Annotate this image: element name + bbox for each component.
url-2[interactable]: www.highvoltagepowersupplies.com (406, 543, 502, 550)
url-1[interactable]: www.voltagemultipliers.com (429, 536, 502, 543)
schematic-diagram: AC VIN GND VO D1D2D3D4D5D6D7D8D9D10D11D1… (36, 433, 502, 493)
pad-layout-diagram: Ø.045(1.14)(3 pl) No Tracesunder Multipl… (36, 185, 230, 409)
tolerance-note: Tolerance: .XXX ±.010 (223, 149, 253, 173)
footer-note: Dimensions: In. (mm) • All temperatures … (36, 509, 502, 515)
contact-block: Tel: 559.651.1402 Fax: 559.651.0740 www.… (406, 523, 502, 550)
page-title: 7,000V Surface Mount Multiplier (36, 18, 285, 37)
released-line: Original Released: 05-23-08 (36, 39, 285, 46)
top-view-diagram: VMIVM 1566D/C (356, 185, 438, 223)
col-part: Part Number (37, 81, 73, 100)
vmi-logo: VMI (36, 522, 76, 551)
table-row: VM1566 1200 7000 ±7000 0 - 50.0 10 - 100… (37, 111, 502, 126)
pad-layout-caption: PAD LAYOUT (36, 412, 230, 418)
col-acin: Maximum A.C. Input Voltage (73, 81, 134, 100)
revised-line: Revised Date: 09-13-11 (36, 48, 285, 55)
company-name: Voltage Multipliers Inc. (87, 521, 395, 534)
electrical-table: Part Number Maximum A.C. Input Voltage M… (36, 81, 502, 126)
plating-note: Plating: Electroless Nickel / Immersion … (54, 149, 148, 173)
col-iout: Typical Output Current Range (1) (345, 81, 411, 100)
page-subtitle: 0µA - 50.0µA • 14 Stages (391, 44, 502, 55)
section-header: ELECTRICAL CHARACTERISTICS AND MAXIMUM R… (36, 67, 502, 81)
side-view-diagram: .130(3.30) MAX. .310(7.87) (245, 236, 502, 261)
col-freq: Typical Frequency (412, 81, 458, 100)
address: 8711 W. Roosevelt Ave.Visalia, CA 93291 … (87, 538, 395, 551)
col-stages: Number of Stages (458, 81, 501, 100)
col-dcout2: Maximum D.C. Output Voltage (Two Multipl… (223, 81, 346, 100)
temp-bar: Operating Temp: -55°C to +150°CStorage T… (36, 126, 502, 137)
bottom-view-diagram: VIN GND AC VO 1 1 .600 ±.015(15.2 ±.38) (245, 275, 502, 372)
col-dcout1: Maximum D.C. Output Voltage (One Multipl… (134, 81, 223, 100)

#####

▶ What is expected: Work out the number of lines in the entries above that hold the word "diagram", giving the number without comment.

▶ Answer to the exercise: 5